Everyone he had ever known growing up kept one foot in a prison. It was how it always was. A boy grew up and had to serve the time for it.

Daryl had skated by barely avoiding the same sentencing.

It had taken less than ten minutes to secure the front lawn and suddenly green grass was turning into a home, the men discussing crop potentials, Rick scanning the fence lines for any gaps in the wire. Daryl didn't want to turn a prison into a place of refuge but the options were limited. Lori was slowing down and he couldn't blame her, and the rest were exhausted from looking over their shoulders, making harder decisions on how to keep going.
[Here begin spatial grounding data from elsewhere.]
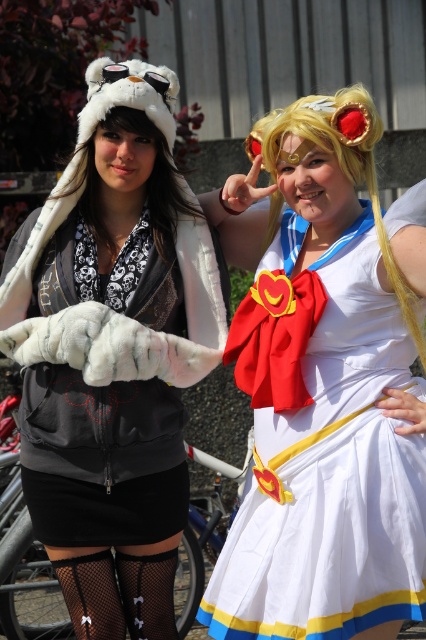 You are a photographer trying to capture a closeup of the white fur hat at upper left. Based on the coordinates provided, where exactly should you aim your camera?

The white fur hat at upper left is located at coordinates point (x=112, y=353).

You are a photographer at a cosplay event. You want to take a photo of the white satin dress at center and the blonde hair at center. Based on their positions, which one will be more visible in the photo?

The white satin dress at center is in front of blonde hair at center, so the white satin dress at center will be more visible in the photo.

You are a photographer standing at point [140,234]. You want to take a photo of the two cosplayers. The camera you are using has a maximum focus range of 15 feet. Will the camera be able to focus on the cosplayers?

The distance between point [140,234] and the camera is 14.17 feet, which is within the camera maximum focus range of 15 feet. Therefore, the camera can focus on the cosplayers. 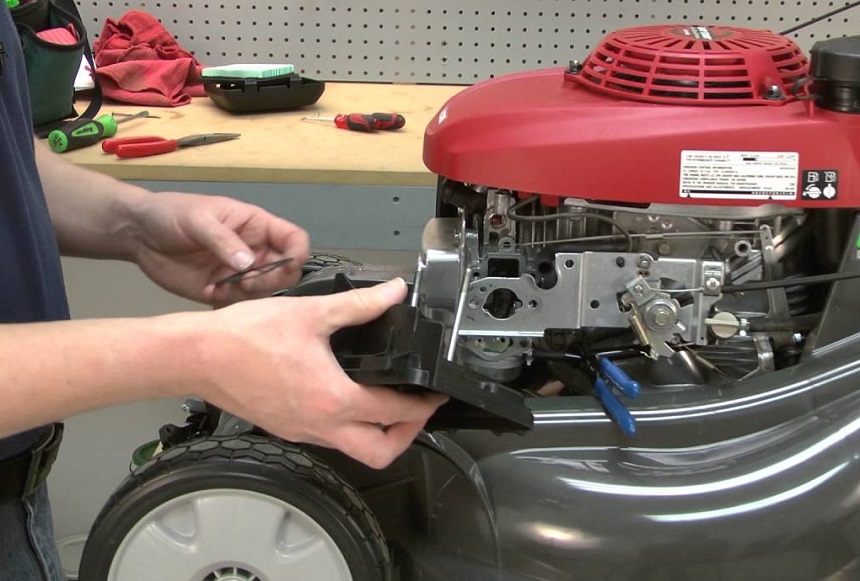 The width and height of the screenshot is (860, 581). What are the coordinates of `wood shelf` in the screenshot? It's located at (295, 150).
Ivy needed a home, as insufficient as it was. It was a different sight, looking up at it like they had once the farm house, and he had seen the shift in her expression as she regarded it. He had seen traces of that emotion on her face before, usually when he caught her scrubbing her hands raw and had to force her to drop the soap and leave her skin be.

Fire burned in scattered piles around the lawn, the group breaking into portions as they leaned against the shadow of the prison. He kept a small one burning and Ivy sat opposite, knees tucked to her chest, hands fidgeting. Daryl checked her fingers for signs of redness when he leaned over to prod the fire a bit, casting sparks up into the air with a hard poke of a stick. "How long do we stay here?" Ivy asked Daryl, tucking her hands into the sleeve of her sweater, unfooled by his stretch.